38. On this road of Saṃsāra, if one is afflicted with innumerable sufferings and obstacles and succumbs to calamities or death, he is definitely abandoned then and there. They take with them the new-born children. They sometimes weep, fall in a swoon, are afraid, quarrel, cry and are overjoyed, sing and are bound down. They are avoided by saintly people and are thus denied pious company. In this way, they continue to go ahead. This caravan of men has not yet returned to the starting point of this journey (viz. God) which the sages say, is the terminus of the road (of Saṃsāra).

39. For, he who gets knowledge of and takes to the discipline of Yoga, does not definitely return to the universe or saṃsāra. It is only the meditative persons who have renounced all forms of violence (to all creatures) and are firmly given to self-control (and consequent serenity), and who have detached their minds (from worldly objects), reach the Supreme (Self).

40. Even the royal sages who have conquered the elephants guarding all directions and perf orm sacrifices, do not attain it. Asserting their claim on the earth that it is their own and entering into hostilities for it (its possession), they lie dead on the battlefield, leaving their bodies on the earth (claimed by them) and depart. (These also do not reach the other end of Saṃsāra).

41. Supporting themselves by catching hold of the creeper of karma and getting out, with great difficulty, from the miserable hell, he is again present on the way of Saṃsāra, and rejoins the caravan of men. Similar is the case of men who have gone up to the Heaven.

Thus do they sing of Bharata!

42. Just as a fly cannot, even in its imagination soar up along the path of Garuḍa (high up in the sky), no other King in this world can even mentally follow the path of the high- souled royal sage Bharata, the son of Ṛṣabha.

43. Even while he was a youth, he longed to serve the Lord of hallowing renown (or of Supreme glory), and abandoned like excreta, his wife and children, friends and kingdom, so endearing to the heart and (hence) so difficult to renounce.

44. It is quite befitting on the part of the king (Bharata) that he did not long for the (kingdom of the) earth, sons, relatives, wealth and wife—so difficult to renounce. Nor did he wish for Śrī (the Goddess of Fortune), coveted by great gods, even though She waited for having a gracious look from him. For in the view of the great (Souls) whose minds are devotedly attached to the service of Viṣṇu, even the Final Emancipation is of little account.

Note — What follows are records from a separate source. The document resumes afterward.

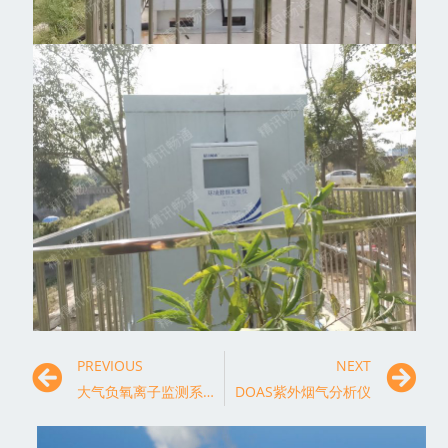
PREVIOUS
NEXT
大气负氧离子监测系统的应用介绍
DOAS紫外烟气分析仪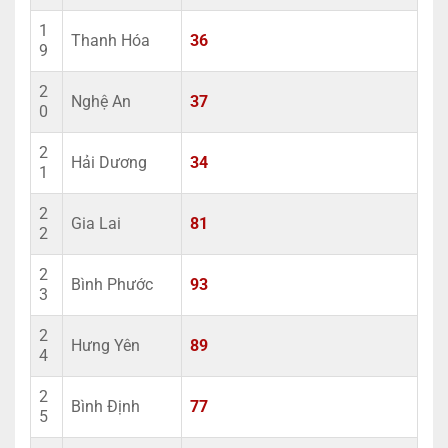
1
Thanh Hóa
36
9
2
Nghệ An
37
0
2
Hải Dương
34
1
2
Gia Lai
81
2
2
Bình Phước
93
3
2
Hưng Yên
89
4
2
Bình Định
77
5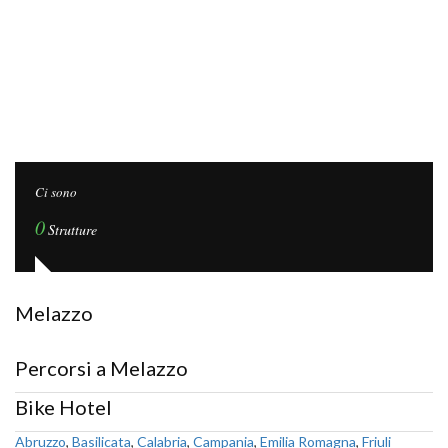
Ci sono
0
Strutture
Melazzo
Percorsi a Melazzo
Bike Hotel
Abruzzo
,
Basilicata
,
Calabria
,
Campania
,
Emilia Romagna
,
Friuli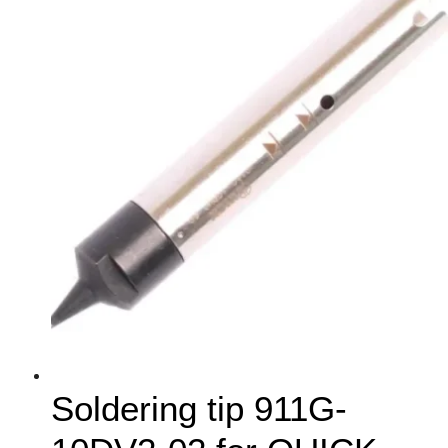
Soldering tip 911G-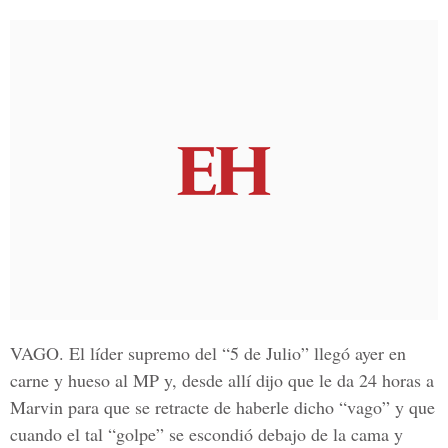
VAGO.
El líder supremo del “5 de Julio” llegó ayer en
carne y hueso al MP y, desde allí dijo que le da 24 horas a
Marvin para que se retracte de haberle dicho “vago” y que
cuando el tal “golpe” se escondió debajo de la cama y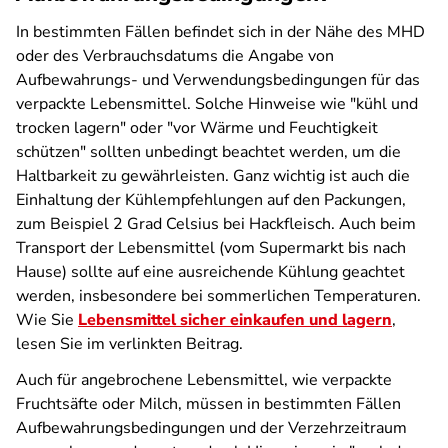
In bestimmten Fällen befindet sich in der Nähe des MHD
oder des Verbrauchsdatums die Angabe von
Aufbewahrungs- und Verwendungsbedingungen für das
verpackte Lebensmittel. Solche Hinweise wie "kühl und
trocken lagern" oder "vor Wärme und Feuchtigkeit
schützen" sollten unbedingt beachtet werden, um die
Haltbarkeit zu gewährleisten. Ganz wichtig ist auch die
Einhaltung der Kühlempfehlungen auf den Packungen,
zum Beispiel 2 Grad Celsius bei Hackfleisch. Auch beim
Transport der Lebensmittel (vom Supermarkt bis nach
Hause) sollte auf eine ausreichende Kühlung geachtet
werden, insbesondere bei sommerlichen Temperaturen.
Wie Sie
Lebensmittel sicher einkaufen und lagern
,
lesen Sie im verlinkten Beitrag.
Auch für angebrochene Lebensmittel, wie verpackte
Fruchtsäfte oder Milch, müssen in bestimmten Fällen
Aufbewahrungsbedingungen und der Verzehrzeitraum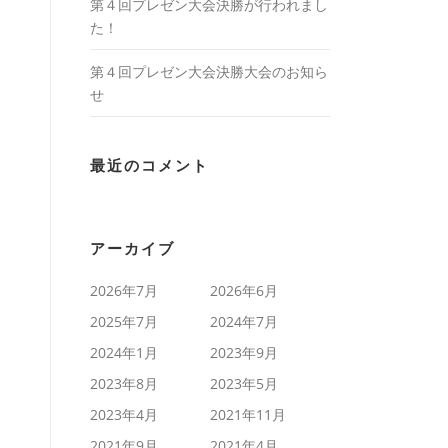
第４回プレゼン大会決勝が行われまし
た！
第４回プレゼン大会決勝大会のお知ら
せ
最近のコメント
アーカイブ
2026年7月
2026年6月
2025年7月
2024年7月
2024年1月
2023年9月
2023年8月
2023年5月
2023年4月
2021年11月
2021年9月
2021年4月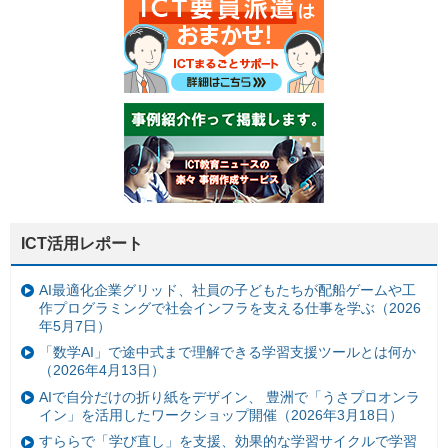
ICT活用レポート
AI最適化企業グリッド、社員の子どもたちが配船ゲームや工
作プログラミングで社会インフラを支える仕事を学ぶ（2026
年5月7日）
「数学AI」で途中式まで理解できる学習支援ツールとは何か
（2026年4月13日）
AIで自分だけの折り紙をデザイン、 豊洲で「うさプロオンラ
イン」を活用したワークショップ開催（2026年3月18日）
すららで「学び直し」を支援、効果的な学習サイクルで学習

45. “Salutations to Lord Hari who is himself the personified Yajña (sacrifice), the defender of righteousness, punctilious observance of scriptural injunctions, Yoga incarnate, the head (the ultimate, chief principle) of the Sāṃkhyas, the controller of the Prakṛti (the personified Will or Māyā of the Almighty), who is the shelter of all created beings)”, so nobly praised he, at the time of casting off his body as a deer.

46. One who faithfully listens to, recites or praises the history of the royal sage Bharata whose spotless virtues and pure actions are appreciated and eulogised by devotees of the Lord—the history which brings in good fortune, long life, riches, renown and leads to (the attainment of) the Heaven and Final Beatitude secures all blessings, of his own accord and needs nothing from others.

Footnotes and references:

[1]:

like goblins at night according to v.l. accepted by Bhāvāratha Dīpikā, Bhāgavata Candrikā

[2]:

Bālaprabodhini: “Just as a monkey addicted to sexual enjoyment, becomes negligent (about his safety) and is caught by the hunter while it is indulging in that enjoyment on the trees and is unable to get himself released.”